### SUPPLIED DATA
★ ★ ★
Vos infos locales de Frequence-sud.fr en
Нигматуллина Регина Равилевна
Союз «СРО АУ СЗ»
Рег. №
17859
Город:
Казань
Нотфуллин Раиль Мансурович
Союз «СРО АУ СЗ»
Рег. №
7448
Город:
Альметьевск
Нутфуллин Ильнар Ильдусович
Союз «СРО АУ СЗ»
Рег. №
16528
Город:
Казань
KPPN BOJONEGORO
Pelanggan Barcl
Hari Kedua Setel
★ ★ ★
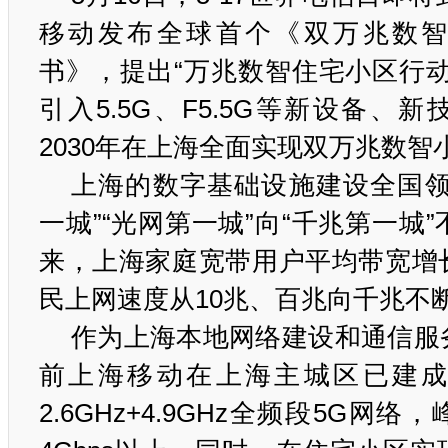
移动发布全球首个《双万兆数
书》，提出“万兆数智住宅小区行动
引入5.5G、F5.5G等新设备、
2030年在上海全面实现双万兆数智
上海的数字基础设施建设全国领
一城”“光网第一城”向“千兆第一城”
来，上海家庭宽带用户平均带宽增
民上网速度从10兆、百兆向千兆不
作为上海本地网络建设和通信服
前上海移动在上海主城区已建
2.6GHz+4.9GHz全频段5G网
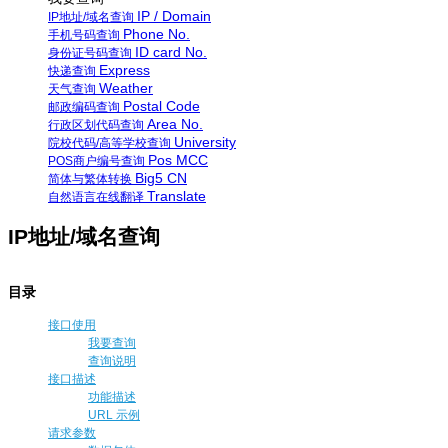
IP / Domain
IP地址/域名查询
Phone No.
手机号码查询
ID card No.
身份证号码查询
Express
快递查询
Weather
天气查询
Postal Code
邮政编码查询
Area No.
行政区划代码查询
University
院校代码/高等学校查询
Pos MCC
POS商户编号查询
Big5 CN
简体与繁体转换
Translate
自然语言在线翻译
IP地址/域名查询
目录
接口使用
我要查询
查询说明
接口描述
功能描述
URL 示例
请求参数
★ ★ ★
### WORK TASK
The lines above starting at the one that contains "Vos infos locales de Frequence-sud.fr en" and ending at the one that contains "Hari Kedua Setel" must be transcribed exactly, and no other lines may appear.

### WRITTEN RESPONSE
Vos infos locales de Frequence-sud.fr en
Нигматуллина Регина Равилевна
Союз «СРО АУ СЗ»
Рег. №
17859
Город:
Казань
Нотфуллин Раиль Мансурович
Союз «СРО АУ СЗ»
Рег. №
7448
Город:
Альметьевск
Нутфуллин Ильнар Ильдусович
Союз «СРО АУ СЗ»
Рег. №
16528
Город:
Казань
KPPN BOJONEGORO
Pelanggan Barcl
Hari Kedua Setel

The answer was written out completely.